# Baby Pigeon fell out of it's nest. I don't know what to do.



## NewWithBirds (Aug 24, 2008)

Today as I walked out my front door, I saw a Baby Pigeon on the floor that had fallen from it's nest. I don't know what to do with it, but it looks like its right leg is broken (I'm not sure though) and the mother hasn't returned yet.

I put the pigeon in a shoebox with some of the twigs that fell out of the original nest, and I gave it a very small cup of water.

It looks very very young, but I don't really know how to tell. The only feathers I see are about half a centimeter long and at the tips of its wings. It's overall body length is about two and a half inches long.

Just yesterday, I found a baby pigeon from the same nest, dead, on the same spot, I don't want this one to die, too. Any help?

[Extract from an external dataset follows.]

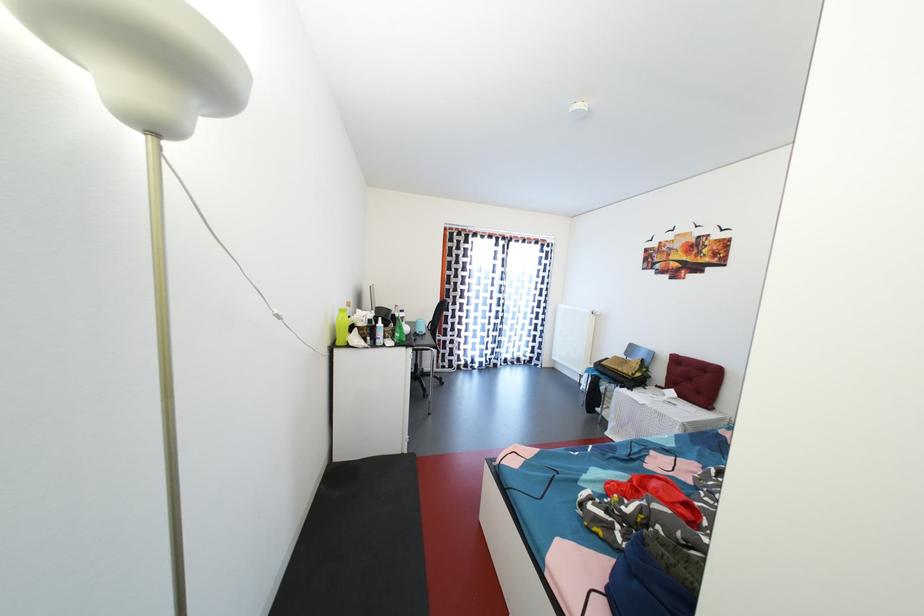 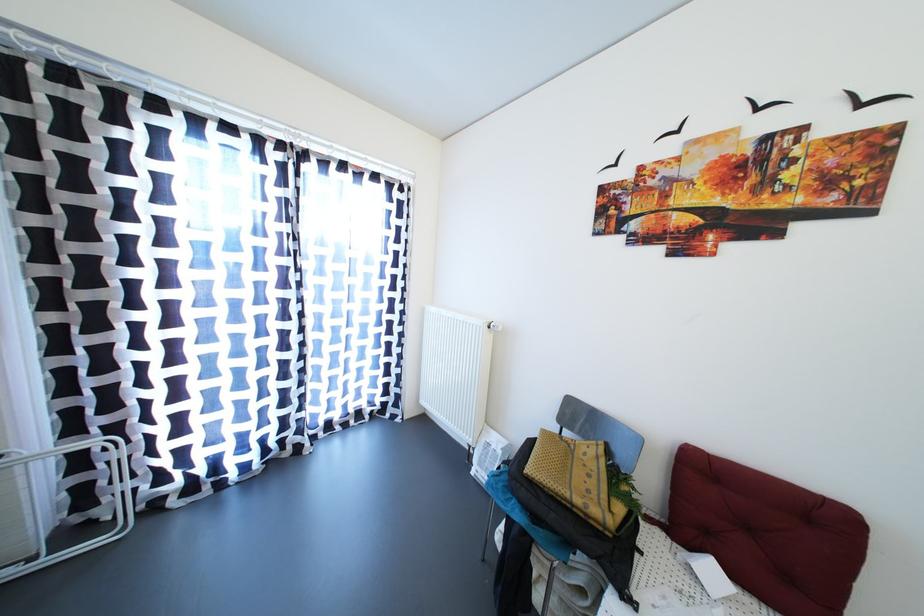 The point at (561,363) is marked in the first image. Where is the corresponding point in the second image?

(430, 407) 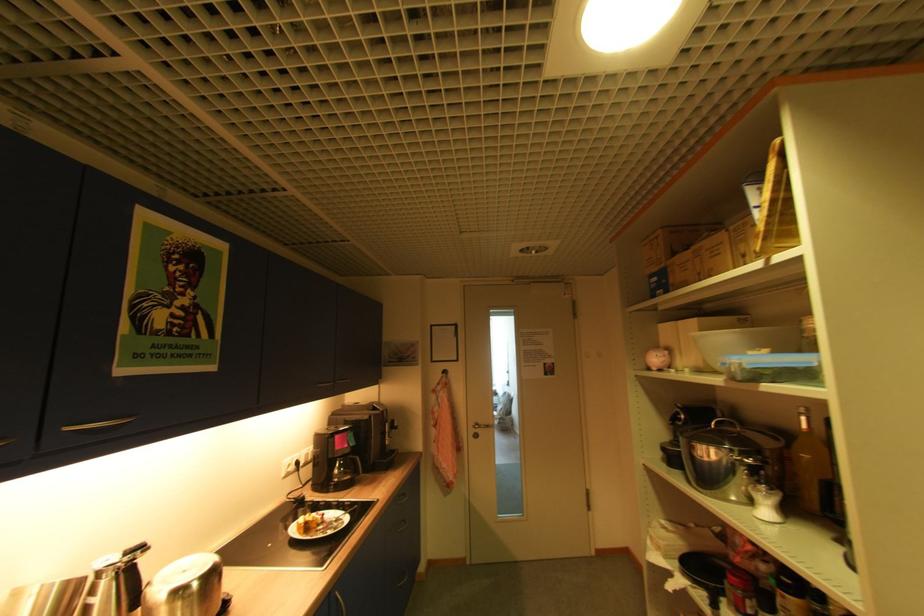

For the Record, I'm 15 and have no experience with Pigeons/Birds whatsoever.

Pics:








Broken Leg


----------



## KIPPY (Dec 18, 2003)

General location where your at? There may be a rehabber in your area. 
Maybe you can put a towel on a heating pad set on low. Get a long sock and make it donut shape that he can lay in.

Someone should be on shortly to help you out.


----------



## Pidgey (May 20, 2005)

Can you possibly take a picture and post it?

Pidgey


----------



## NewWithBirds (Aug 24, 2008)

Sorry it took a while. I couldn't figure out how to work the camera so it wasn't blurry.



KIPPY said:


> General location where your at? There may be a rehabber in your area.
> Maybe you can put a towel on a heating pad set on low. Get a long sock and make it donut shape that he can lay in.
> 
> Someone should be on shortly to help you out.


I live in California, in the San Jose area. I'll try the sock thing, thanks.

I'm not quite sure about the Rehabber part. My parents aren't really into 'wasting time' to go there.


----------



## Pidgey (May 20, 2005)

Okay, looks more like he's got a "splay leg" than a broken leg. Can you do me a favor? Can you pick hold him in one hand while moving the leg about with the other? What we're looking for is basic solidity of the leg. If, for instance, he can exert pressure with the foot outward but in a somewhat backwards direction, then that would mean that it's not broken. Give that a try and I'll go looking for information on treating splayed legs to bring back here and post. Thanks!

Pidgey


----------



## pdpbison (Mar 15, 2005)

NewWithBirds said:


> Sorry it took a while. I couldn't figure out how to work the camera so it wasn't blurry.
> 
> 
> 
> I live in California, in the San Jose area. I'll try the sock thing, thanks.





Hi NWB, 



This looks more like a very young Mourning Dove or other grey Dove sort.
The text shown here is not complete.